広島ドラフト2位指名の花咲徳栄・高橋昂也投手(18)が10日、さいたま市内で契約金6000万円、年俸600万円で球団と仮契約を結んだ。最速152キロ左腕は「開幕1軍」を目標に設定。父敏樹さん(53=会社員)は、人気漫画「こちら葛飾区亀有公園前派出所」に登場する変身キャラにたとえ、息子の飛躍を期待した。(金額は推定)

 どれほど緊張していても、目標は見失わない。忘れない。担当の尾形スカウトの手で真っ赤なカープの帽子をかぶった高橋昂は、同じ言葉を何度も繰り返した。「1日も早くチームの力になりたい。開幕1軍を果たせればベストはベスト。早くチームに貢献できるように頑張りたい」。西武今井、ヤクルト寺島、楽天藤平らとともに「高校BIG4」と呼ばれた左腕のプライドだ。

 仮契約に同席した敏樹さんが、父ならではの目で高橋昂の人となりを言い表した。「普段は普通の子です。面白くもなんともない…。でも『こち亀』の本田みたいに、マウンドに上がれば人が変わるんです」と、激変キャラだと暴露した。

 本田とは、人気漫画「こちら葛飾区亀有公園前派出所」に登場する本田速人。普段は頼りない人格が、バイクに乗ると顔も言動も変わり、攻めキャラに変身する。高橋昂も同じ。普段はおとなしい。口数も少なく、大きなことは言わない。ただマウントに上がれば、今年の高校球界をリードした4本柱の1人、超高校級の左腕になる。

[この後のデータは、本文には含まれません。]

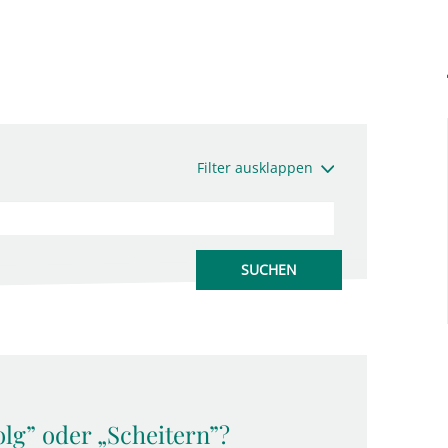
Filter ausklappen
olg” oder „Scheitern”?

 中でも真価を発揮するのは、得点圏に走者を背負ったときだ。今夏甲子園大会1回戦・大曲工戦、2回戦・樟南戦と得点圏の被打率はゼロだった。「絶対に点はやらない気持ちで、狙って三振を取りに行きます」と目の色を変える。最速152キロの速球にフォーク、縦横のスライダー、カーブなど多彩な持ち球に加え、気持ちのギアも上げられる。尾形スカウトも「左投手でフォークの決め球を持っているし、球持ちが長い」と絶対の長所に期待する。

 「ピンチで粘る。それはプロでも自分の特長にしていきたい」と高橋昂。苦境にも動じず、攻めに転じる「こちらカープの本田速人」になってみせる。【堀まどか】

 ◆本田速人 秋本治原作の人気漫画「こちら葛飾区亀有公園前派出所」に登場する警察官。普段は妹の影響もあり、料理、スイーツ、少女漫画などが大好きなおとなしい女性的なキャラクターだが、バイクに乗ると性格は一変。男らしく、ときには凶暴な性格になる。